Step 2. You can first check for technical batching is you have added metadata such as lane, experiment, assay or any sample processing batches. Sometimes, there might be variations in donors or biological sex which creates a batching effect that is not of interest in your experiment.
Step 3. For this example, we find that data from different technologies (Seq-Well and 10x) are separated in the analysis.
Step 4. The first strategy is to try and block the genes that are causing this separation. First, we will run a differential gene expression analysis for the two batches we would like to integrate.
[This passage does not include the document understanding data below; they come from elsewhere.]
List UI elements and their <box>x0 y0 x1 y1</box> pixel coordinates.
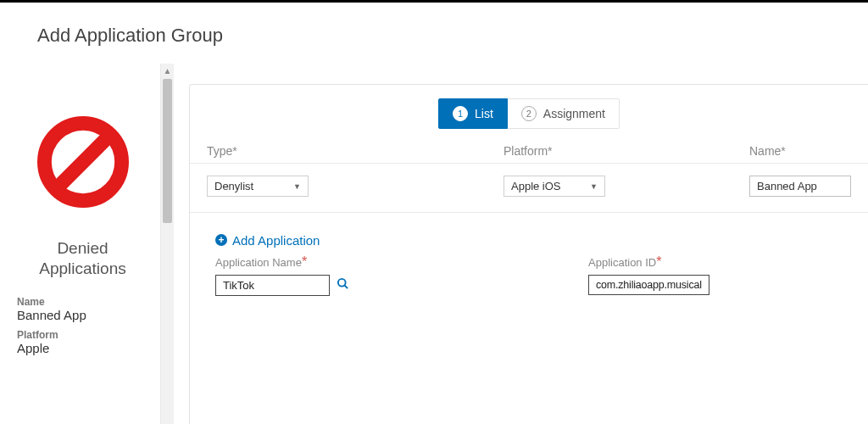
app-name-input[interactable] <box>215 275 330 296</box>
wizard-steps: 1 List 2 Assignment <box>190 98 868 129</box>
scroll-up-icon[interactable]: ▲ <box>161 64 174 77</box>
col-type-header: Type* <box>207 144 504 158</box>
type-select[interactable]: Denylist ▼ <box>207 176 309 197</box>
platform-select[interactable]: Apple iOS ▼ <box>504 176 605 197</box>
page-title: Add Application Group <box>37 25 868 47</box>
add-application-link[interactable]: + Add Application <box>215 233 320 248</box>
sidebar-platform-label: Platform <box>17 329 148 341</box>
required-mark: * <box>302 254 307 269</box>
page-header: Add Application Group <box>0 3 868 64</box>
sidebar: Denied Applications Name Banned App Plat… <box>5 64 160 424</box>
col-name-header: Name* <box>749 144 851 158</box>
denied-icon <box>32 111 134 213</box>
name-input[interactable] <box>749 176 851 197</box>
sidebar-platform-value: Apple <box>17 341 148 355</box>
sidebar-title: Denied Applications <box>17 238 148 279</box>
col-platform-header: Platform* <box>504 144 749 158</box>
sidebar-name-value: Banned App <box>17 308 148 322</box>
app-name-label: Application Name <box>215 256 302 269</box>
svg-line-3 <box>344 285 348 288</box>
step-assignment[interactable]: 2 Assignment <box>508 98 620 129</box>
chevron-down-icon: ▼ <box>590 182 598 191</box>
svg-line-1 <box>56 136 108 188</box>
step-label: Assignment <box>543 107 605 120</box>
step-label: List <box>475 107 493 120</box>
scroll-thumb[interactable] <box>163 79 172 223</box>
app-id-label: Application ID <box>588 256 656 269</box>
search-icon[interactable] <box>337 277 349 293</box>
plus-icon: + <box>215 234 227 246</box>
sidebar-scrollbar[interactable]: ▲ <box>160 64 174 424</box>
step-list[interactable]: 1 List <box>438 98 508 129</box>
svg-point-2 <box>338 279 346 287</box>
wizard-panel: 1 List 2 Assignment Type* Platform* Name… <box>189 84 868 424</box>
step-number: 1 <box>453 106 468 121</box>
sidebar-name-label: Name <box>17 296 148 308</box>
step-number: 2 <box>521 106 537 121</box>
app-id-input[interactable] <box>588 275 709 295</box>
type-select-value: Denylist <box>214 180 253 192</box>
required-mark: * <box>656 254 661 269</box>
add-application-label: Add Application <box>232 233 320 248</box>
chevron-down-icon: ▼ <box>293 182 301 191</box>
platform-select-value: Apple iOS <box>511 180 561 192</box>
Step 5. Once the differential expression analysis has completed, we will start a new analysis.
Step 6. From the analysis pages, go to Selecting HVGs step. We will use the custom blocklist to block the genes that were highly differentially expressed between the batches. π‘See more on using blocklists here
Step 7. Add the genes into the textbox, and run the analysis again.
Step 8. Once the second analysis is complete, check if the batch effect has been corrected. If it hasn't been resolved, like our example here, we can run a third analysis but this time we will incorporate the use of Harmony into our analysis.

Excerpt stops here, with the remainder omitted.